Патриарх встрепенулся, насмешки боярыни задели за живое. Привстал с креслица, взмахнул янтарными четками, будто хотел стегонуть Морозову, вскричал:
«Оденьте меня… Я священным маслом помажу ее; может, придет в разум».
«У меня разума-то куда поболе твоего… Если ты истинно не понимаешь, для чего с радостью страдаю я, так ты иль дурак, иль ума лишился на старости лет. Шел бы ты, дедко, в монастырь к убогоньким в больничку на капустные щи да огурец кислый. Самое там место. А тебе все стерляжьей ухи подай да расстегай с семгою. Нет, Питирим, ты не патриарх наш, а келейник со скотьего двора. Только и можешь, безмозглый, что назем из-под коров огребать да хвосты быкам крутить. Пономарь больше твоего смыслит в Псалтыри. Он хоть со звонницы далеко видит, а не свою лишь бороду в подливе».
«Ругачкая ты, как старая сводница-переводница, – сокрушенно выдохнул патриарх, смиряя гнев. – Как паут, вьешься и жалишь. Хочешь из себя вывести? Но сокрушаюсь истинно по тебе да плачу. Одно невдомек, как с тобою Глеб Иванович жил?»
«Мы-то жили да миловались, как голубки, горя не видали. Иль невдомек тебе, как баба с мужиком живут, когда любят? Только со мною Глеб Иванович счастие спознал. На руках меня носил кажинный день. А через вас с Никоном, Питирим, вся Русь в тоску впала и печаль. Слышишь, как стенает да плачет она? Всё сокрушили, всё переменили, не за что стало крепиться душе, все державы рухнули, Бога стоптали, повесили в угол царя Иудейского, и сребролюбцы стали в чести. Как было-то, вспомни… Грех сребролюбия отжени от меня… А нынче всех соблазнили корабельником да талером любекским, все побежали к золотому, сломя голову, как прежде спешили к иконе, позабыв Божеские заповеди. Ну, греховодник… И на старости лет хочешь жирно ясти и сладко пити. Вот ужо в аду-то припекут тебя, натаскают за сиву бороду по огняным полатям».

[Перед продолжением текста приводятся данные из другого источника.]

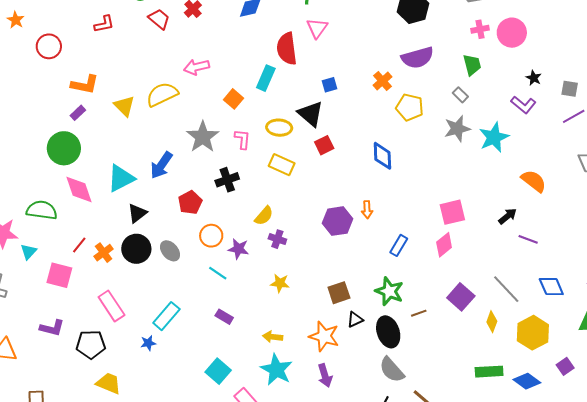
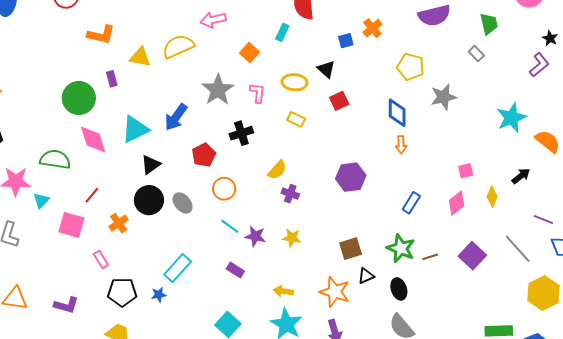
cyan rectangle: (266, 78) -> (282, 32), size x0.7
orange cross: (382, 81) -> (372, 28), moved
purple L-shape: (523, 105) -> (539, 65), turned -80
yellow triangle: (124, 106) -> (140, 57), turned -35
yellow pentagon: (410, 107) -> (411, 67), moved
purple rectangle: (78, 113) -> (112, 79), moved, turned -63
black triangle: (311, 114) -> (326, 69), size x0.7
gray star: (457, 129) -> (443, 97), moved
cyan star: (494, 137) -> (512, 118), moved
yellow rectangle: (282, 165) -> (296, 119), size x0.7
orange arrow: (367, 210) -> (401, 145), moved
pink square: (452, 212) -> (466, 171), size x0.6
purple line: (528, 239) -> (543, 220), moved
purple star: (238, 249) -> (255, 236), moved
orange cross: (104, 253) -> (119, 223), moved
pink rectangle: (111, 306) -> (101, 260), moved, size x0.6
brown line: (419, 313) -> (430, 257), moved
yellow diamond: (492, 322) -> (492, 197), moved
purple L-shape: (52, 328) -> (66, 305), moved
black ellipse: (388, 332) -> (399, 289), size x0.7
black pentagon: (91, 344) -> (122, 292), moved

«Замолчи, блудодеица! – не сдержался, заорал Питирим. – Загунь, гулящая сучка!»
Зацепила боярыня, будто острым коготом вздела за ребро, и давай раскачивать по воздусям, аж сердце от боли зашлося. Принародно так унизить святителя, Отца отцев… Господи, и пошто ты ране не прибрал меня в свои палестины? Дожился я до того, что безумная бабица костит меня да всяко клевещет, позабыв стыд.

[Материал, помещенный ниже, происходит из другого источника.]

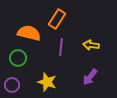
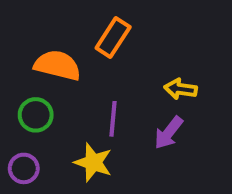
purple line: (61, 47) -> (113, 119), moved
purple arrow: (90, 77) -> (169, 133), moved

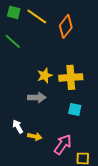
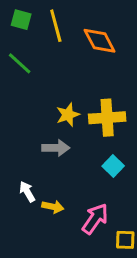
yellow line: (37, 16) -> (56, 26), turned 40
orange diamond: (66, 26) -> (100, 41), turned -65
cyan square: (75, 109) -> (113, 166), turned 32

«Митрополит, сдери с нее треух. Сейчас приведу бешаную в чувство», – велел патриарх Павлу Крутицкому.
Митрополит потянулся к Морозовой, чтобы сдернуть шапку с головы, но Федосья Прокопьевна отбила руку и отпрянула:
«Не тронь, невежда. Не касайся честной женщины, неумытый…»
Митрополит отвернулся к образам, чтобы не вспылить. Патриарх сказал: «Сейчас уймем безумную».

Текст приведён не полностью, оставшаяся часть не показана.